Tal era mi frustración que me entraron ganas de empezar a llorar a gritos y de tirarles a la cara los palillos y los cuencos. Empecé a sonreír aguantando toda mi rabia. Incluso mi madre se unió a ellos y dijo:

—La niña está resultando ser una gran ayuda en casa, ¿saben?

Mi madre, a pesar de haber intuido perfectamente mi tristeza, dijo esto sonriendo para agradar a los Imaida. Mamá, no tienes por qué seguirles de ese modo la corriente a los Imaida. Mi madre, cuando atiende a sus invitados, no es mi madre. Se convierte en una mujer débil. ¿Acaso se tiene que arrastrar tanto solamente por haber perdido a su marido? Me sentí miserable. Las palabras no acudían a mi boca. ¡Váyanse a su casa ya, por favor, váyanse ya, señores Imaida! Mi padre era un gran hombre. Además de amable, era una persona muy noble. Quieren burlarse de nosotras porque mi padre ya no está, váyanse ahora mismo, por favor. Me entraron muchas ganas de gritárselo al señor Imaida a la cara.
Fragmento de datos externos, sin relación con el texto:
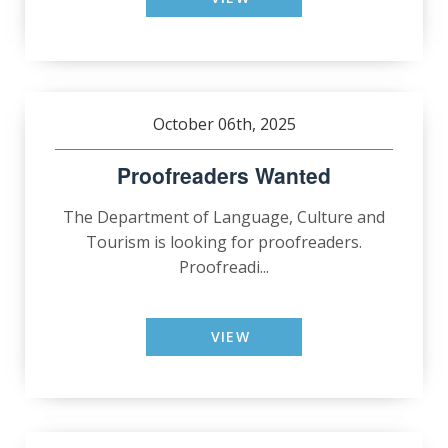
October 06th, 2025
Proofreaders Wanted
The Department of Language, Culture and
Tourism is looking for proofreaders.
Proofreadi...
VIEW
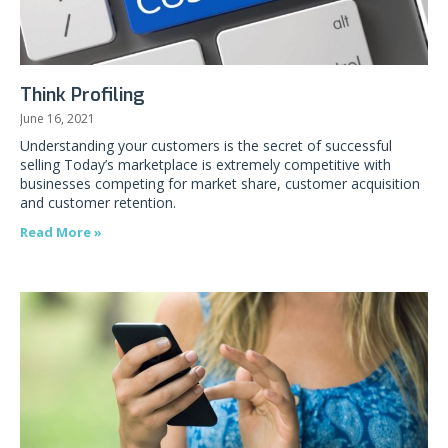
Think Profiling
June 16, 2021
Understanding your customers is the secret of successful
selling Today’s marketplace is extremely competitive with
businesses competing for market share, customer acquisition
and customer retention.
Read More »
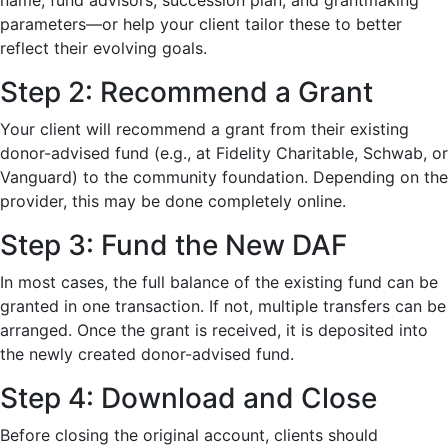
name, fund advisors, succession plan, and grantmaking
parameters—or help your client tailor these to better
reflect their evolving goals.
Step 2: Recommend a Grant
Your client will recommend a grant from their existing
donor-advised fund (e.g., at Fidelity Charitable, Schwab, or
Vanguard) to the community foundation. Depending on the
provider, this may be done completely online.
Step 3: Fund the New DAF
In most cases, the full balance of the existing fund can be
granted in one transaction. If not, multiple transfers can be
arranged. Once the grant is received, it is deposited into
the newly created donor-advised fund.
Step 4: Download and Close
Before closing the original account, clients should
Pero, al fin y al cabo, soy débil, así que le corté el jamón cocido a Yoshio y le pasé las verduras en conserva a su madre.

Tras terminar la cena, fui corriendo a la cocina y me puse a recoger. Quería quedarme sola lo antes posible. No es que sea una engreída, pero me parece un esfuerzo inútil atender a la conversación y reírme con esa gente. Ni siquiera consideré necesario tratarles con cortesía. No, no. No debería hacerlo y no lo hice. Ya había tenido bastante por esta noche. Yo ya había hecho todo lo que podía. Hasta mi madre parecía muy contenta de verme atendiéndoles amablemente mientras aguantaba sus estupideces. ¿Habrá sido suficiente todo aquello para agradarla? No sé qué sería lo correcto, si amoldarme a la situación separando mis sentimientos y emociones de las relaciones sociales y dar una buena imagen o, por el contrario, aunque pudieran llegar a hablar mal de mí, actuar sin ocultar mi verdadera personalidad con todo lo que eso conlleva. Envidio a las personas que tienen la suerte de poder llevar una vida tranquila junto a gente igual de débil, amable y tierna que ellos mismos. A pesar de que fuese posible llevar una vida sin sufrimiento, decidí que no me atormentaría con este tipo de cosas. Eso estaría mucho mejor. No dudo de que sería bueno ser algo más hospitalaria, aunque fuera a costa de ocultar mis sentimientos, pero si en un futuro me obligasen a escuchar con atención todos los días a gente como los Imaida y reírles las gracias, creo que me volvería loca.

Supe que no podría vivir en una prisión. Es más, no podría ni siquiera trabajar como sirvienta. Tampoco podría ser la esposa de nadie. Bueno, no, ser esposa, casarse, es algo distinto. Si alguna vez decidiese dedicar toda mi vida a una sola persona, por duro que fuese, haría todo lo que estuviese en mi mano para que funcionara. Lo haría lo mejor que pudiera porque justo ahí reside el placer de vivir, justo ahí reside la esperanza de un mundo mejor. Es algo natural. Trabajaría sin parar, desde por la mañana hasta que llegara la hora de acostarse. Haría la colada una y otra vez, sin descanso. Las veces que hiciera falta. Una de las cosas más desagradables del mundo es que se te acumule un montón de ropa sucia para lavar. Eso no ocurriría. Es algo que me pondría muy nerviosa. Siento como que no puedo morir tranquila si no lo he lavado todo primero. Cuando termino de lavar hasta la última prenda y la cuelgo en el tendedero, siento que ya puedo descansar en paz.

En esto, los Imaida se fueron. Dijeron que tenían algo que hacer y mi madre les acompañó a la puerta. Que mi madre les acompañe sin rechistar me molesta, pero el hecho de que el sinvergüenza de Imaida se aproveche de ella para cualquier cosa, que no es la primera vez que lo hace, me molesta mucho, muchísimo, tanto que me entran ganas de darle un bofetón. Sin embargo, los acompañé pacíficamente hasta la puerta y me quedé allí sola mientras la calle se iba oscureciendo; de nuevo me entraron unas ganas horribles de llorar.

En el buzón estaba el periódico de la tarde, además de dos cartas. Una era publicidad de las rebajas de verano de Matsuzakaya[20] para mi madre y la otra era para mí, de mi primo Junji. Era una carta sencilla en la que me anunciaba que dentro de poco le trasladarían al regimiento de Maebashi, en la prefectura de Gunma. También mandaba un saludo para mi madre.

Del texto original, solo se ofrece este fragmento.